PhD graduates do at least earn more than those with a bachelor’s degree. A study in the Journal of Higher Education Policy and Management by Bernard Casey shows that British men with a bachelor’s degree earn 14% more than those who could have gone to university but chose not to. The earnings premium for a PhD is 26%. But the premium for a master’s degree, which can be accomplished in as little as one year, is almost as high, at 23%. In some subjects the premium for a PhD vanishes entirely. PhDs in maths and computing, social sciences and languages earn no more than those with master’s degrees. The premium for a PhD is actually smaller than for a master’s degree in engineering and technology, architecture and education. Only in medicine, other sciences, and business and financial studies is it high enough to be worthwhile. Over all subjects, a PhD commands only a 3% premium over a master’s degree.
Dr Schwartz, the New York physicist, says the skills learned in the course of a PhD can be readily acquired through much shorter courses. Thirty years ago, he says, Wall Street firms realised that some physicists could work out differential equations and recruited them to become “quants”, analysts and traders. Today several short courses offer the advanced maths useful for finance. “A PhD physicist with one course on differential equations is not competitive,” says Dr Schwartz.
Many students say they are pursuing their subject out of love, and that education is an end in itself. Some give little thought to where the qualification might lead. In one study of British PhD graduates, about a third admitted that they were doing their doctorate partly to go on being a student, or put off job hunting. Nearly half of engineering students admitted to this. Scientists can easily get stipends, and therefore drift into doing a PhD. But there are penalties, as well as benefits, to staying at university. Workers with “surplus schooling”—more education than a job requires—are likely to be less satisfied, less productive and more likely to say they are going to leave their jobs.
The interests of universities and tenured academics are misaligned with those of PhD students
Academics tend to regard asking whether a PhD is worthwhile as analogous to wondering whether there is too much art or culture in the world. They believe that knowledge spills from universities into society, making it more productive and healthier. That may well be true; but doing a PhD may still be a bad choice for an individual.
The interests of academics and universities on the one hand and PhD students on the other are not well aligned. The more bright students stay at universities, the better it is for academics. Postgraduate students bring in grants and beef up their supervisors’ publication records. Academics pick bright undergraduate students and groom them as potential graduate students.
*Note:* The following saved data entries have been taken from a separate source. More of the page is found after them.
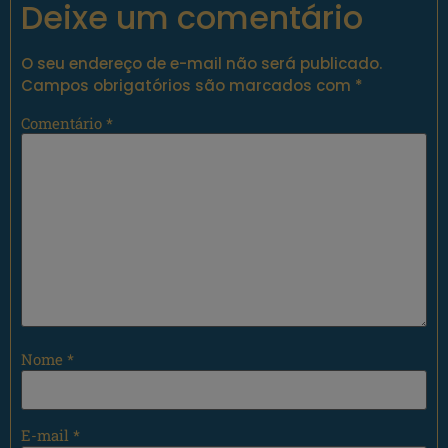
Deixe um comentário
O seu endereço de e-mail não será publicado.
Campos obrigatórios são marcados com
*
Comentário
*
Nome
*
E-mail
*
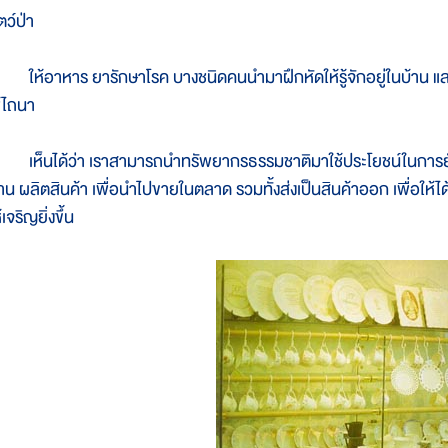
ตว์ป่า
ห้อาหาร ยารักษาโรค บางชนิดคนนำมาฝึกหัดให้รู้จักอยู่ในบ้าน และทำ
ช้ไถนา
ห็นได้ว่า เราสามารถนำทรัพยากรธรรมชาติมาใช้ประโยชน์ในการยังชีพ
้าน ผลิตสินค้า เพื่อนำไปขายในตลาด รวมทั้งส่งเป็นสินค้าออก เพื่อให
้เจริญยิ่งขึ้น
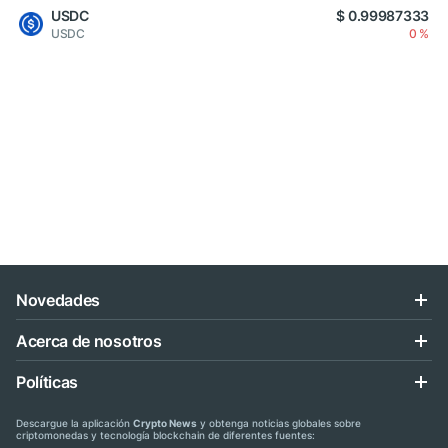
USDC
$ 0.99987333
USDC
0 %
Novedades
Acerca de nosotros
Políticas
Descargue la aplicación
Crypto News
y obtenga noticias globales sobre
criptomonedas y tecnología blockchain de diferentes fuentes:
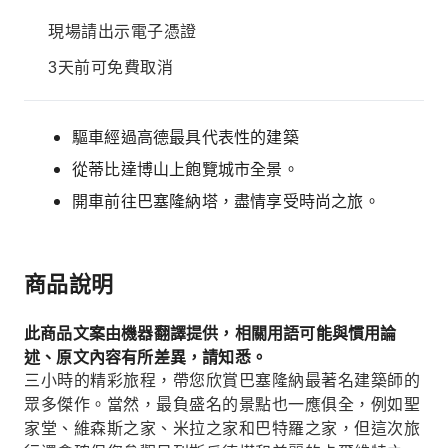
現場請出示電子憑證
3天前可免費取消
驅車經過高德最具代表性的建築
從蒂比達博山上飽覽城市全景。
開車前往巴塞隆納塔，盡情享受時尚之旅。
商品說明
此商品文案由機器翻譯提供，相關用語可能與慣用論
述、原文內容有所差異，請知悉。
三小時的精彩旅程，帶您欣賞巴塞隆納最著名建築師的
眾多傑作。當然，最負盛名的景點也一應俱全，例如聖
家堂、維森斯之家、米拉之家和巴特羅之家，但這次旅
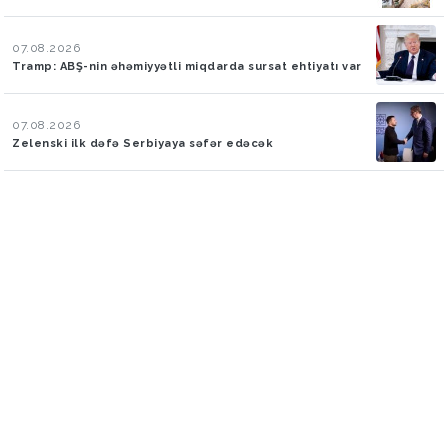
07.08.2026
Tramp: ABŞ-nin əhəmiyyətli miqdarda sursat ehtiyatı var
07.08.2026
Zelenski ilk dəfə Serbiyaya səfər edəcək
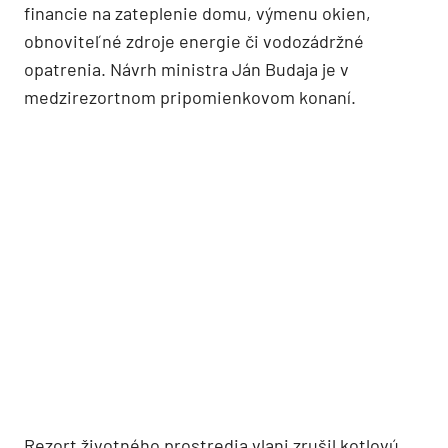
financie na zateplenie domu, výmenu okien,
obnoviteľné zdroje energie či vodozádržné
opatrenia. Návrh ministra Ján Budaja je v
medzirezortnom pripomienkovom konaní.
Rezort životného prostredia vlani zrušil kotlovú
It isn’t in their interests to turn the smart kids away, at least at the beginning. One female student spoke of being told of glowing opportunities at the outset, but after seven years of hard slog she was fobbed off with a joke about finding a rich husband.
Monica Harris, a professor of psychology at the University of Kentucky, is a rare exception. She believes that too many PhDs are being produced, and has stopped admitting them. But such unilateral academic birth control is rare. One Ivy-League president, asked recently about PhD oversupply, said that if the top universities cut back others will step in to offer them instead.

Noble pursuits
Many of the drawbacks of doing a PhD are well known. Your correspondent was aware of them over a decade ago while she slogged through a largely pointless PhD in theoretical ecology. As Europeans try to harmonise higher education, some institutions are pushing the more structured learning that comes with an American PhD.
The organisations that pay for research have realised that many PhDs find it tough to transfer their skills into the job market. Writing lab reports, giving academic presentations and conducting six-month literature reviews can be surprisingly unhelpful in a world where technical knowledge has to be assimilated quickly and presented simply to a wide audience. Some universities are now offering their PhD students training in soft skills such as communication and teamwork that may be useful in the labour market. In Britain a four-year NewRoutePhD claims to develop just such skills in graduates.
Measurements and incentives might be changed, too. Some university departments and academics regard numbers of PhD graduates as an indicator of success and compete to produce more. For the students, a measure of how quickly those students get a permanent job, and what they earn, would be more useful. Where penalties are levied on academics who allow PhDs to overrun, the number of students who complete rises abruptly, suggesting that students were previously allowed to fester.
Many of those who embark on a PhD are the smartest in their class and will have been the best at everything they have done. They will have amassed awards and prizes. As this year’s new crop of graduate students bounce into their research, few will be willing to accept that the system they are entering could be designed for the benefit of others, that even hard work and brilliance may well not be enough to succeed, and that they would be better off doing something else. They might use their research skills to look harder at the lot of the disposable academic. Someone should write a thesis about that.
 楼主| 发表于 2010-12-29 21:42:08 | 显示全部楼层
One female student spoke of being told of glowing opportunities at the outset, but after seven years of hard slog she was fobbed off with a joke about finding a rich husband.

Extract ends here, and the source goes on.